Je me sens las, amer, triste et putrescible. Ça donne à méditer, une histoire semblable. Je médite tellement que mon éditeur me donne un coup de main[21].
Combien d’années, au juste, a-t-il passées dans son trou, ce misérable ? Six, sept ? Fallait vraiment qu’il eût la vie chevillée au corps ! Je me demande s’il va vivre encore longtemps, maintenant qu’il est rendu à des conditions d’existence normales. Est-ce que cette rupture de milieu ne va pas le tuer ? Il vivait avec les rats, dans la nuit, l’humidité, le silence. Le fracas du monde et ses couleurs peuvent l’achever, comme une grande lampée d’alcool l’achèverait. Qui a fait ce monstrueux coup ? Le fermier précédent ? Le propriétaire ? Qui d’autre ? Ambroise, peut-être, bien qu’a priori il semble innocent ? Je me promets de le savoir très vite. Car, encore une fois, le Gros a raison, une enquête comme ça, c’est de la tarte. Lorsque j’aurai obtenu les aveux du criminel, je me promets de lui mettre une danse monumentale, histoire de me rembourser sur la bête de ce voyage aux enfers. Vit-il encore, au moins ? Car c’est vrai, ça, depuis le temps il a pu clamser, l’emmureur. Vous voyez pas que l’assassin (il mérite ce mot bien qu’en fait il n’y ait pas eu mort d’homme), que l’assassin, répété-je, soit mort avant sa victime ?
J’émets un ricanement qui tire le Gros de son sommeil. Il se fourbit les alvéoles-à-lotos et, d’un lent mouvement de ruminant, m’indique qu’il a la bouche désenchantée.
— Qu’est-ce tu te marres ? interroge-t-il avec la voix qui va avec la bouche.
— Je déguste le criminel à l’avance, dis-je.
J’élève ma main, la ferme pour en faire un poing que je montre à Bérurier. Il m’imite. Nous confrontons nos deux concasseurs.

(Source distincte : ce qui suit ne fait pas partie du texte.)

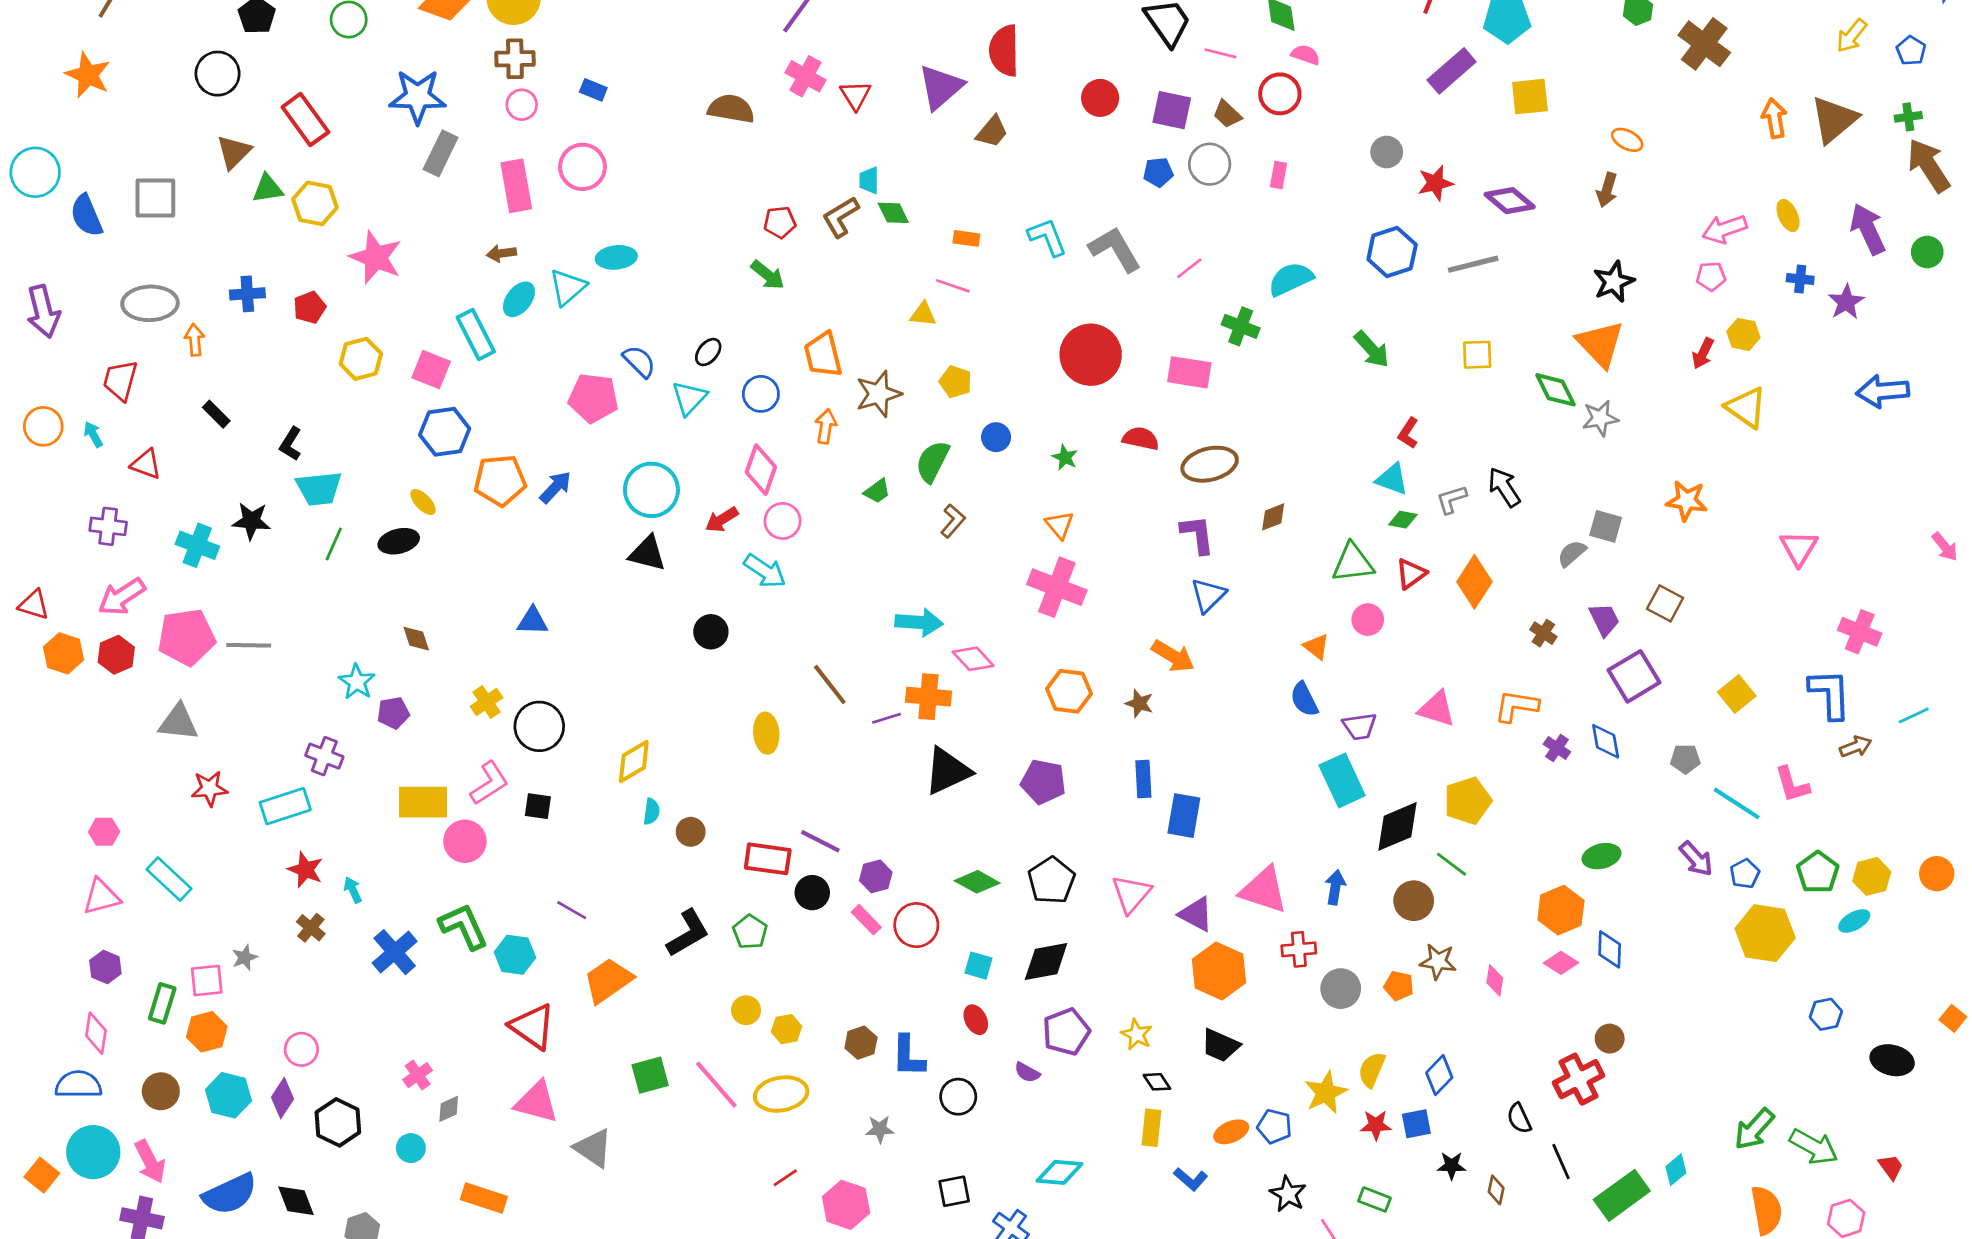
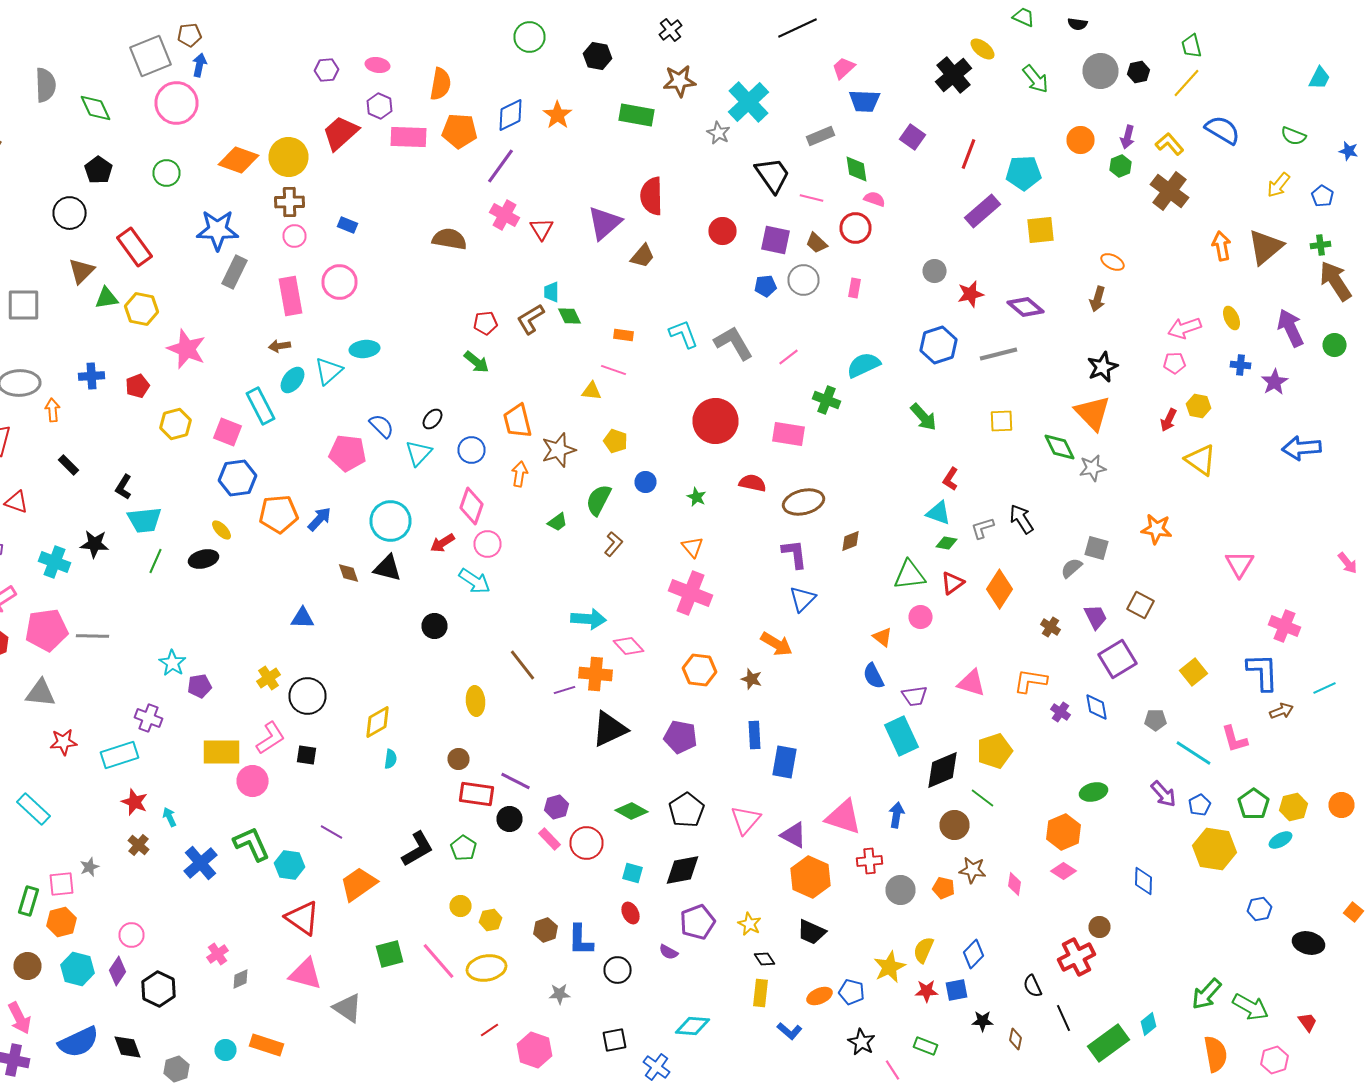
brown diamond: (416, 639) -> (348, 573), moved
brown circle: (691, 832) -> (458, 759), moved
blue diamond: (1610, 949) -> (1144, 881), moved
cyan circle: (411, 1148) -> (226, 1050), moved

Le sien est plus gros et plus abîmé que le mien.
— Quand on l’aura, je te promets de trinquer avec toi, San-A.
Il fait éclore son poing et, de ses cinq doigts retrouvés, se compose un peigne avec lequel il se recoiffe hâtivement.
La porte de la salle s’ouvre.
— Voulez-vous venir ? propose le toubib.
On s’empresse, le cœur anxieux.
Dans un lit de fer bien blanc, gît une espèce de singe bizarre, aux yeux proéminents, aux pommettes saillantes et dont la peau fissurée, craquelée, eczémateuse, fait songer à un très ancien parchemin.
— Ecce homo ! dit le médecin, lequel cause couramment plusieurs langues.
L’interne de nuit est en train de se laver les pognes, longuement, en compagnie d’une mignonne infirmière dont le teint pour l’instant évoque celui d’une pêche, mais d’une pêche pas mûre.
Il m’interpelle, joyeux. C’est un grand gosse, solide et brun. L’air d’un rugbyman, avec des lunettes cerclées d’or qui agrandissent encore de grands yeux clairs.
— Jamais je ne m’étais tapé un boulot pareil, dit-il. Franchement, je me demandais par quel bout l’attraper. Mon assistante est allée dégobiller à deux reprises.
La jolie personne, flattée qu’on la mette sur la sellette, me décoche un pauvre sourire mal remis. On devine que ses lèvres sont blêmes sous la couche de rouge.
Je mate ma trouvaille du Franc-Mâchon. Ils ont rasé le type et l’ont fourbi de leur mieux. Maintenant qu’il est privé de sa barbe, sa tête n’est pas plus grosse que le poing de Béru et ne s’avère guère plus présentable.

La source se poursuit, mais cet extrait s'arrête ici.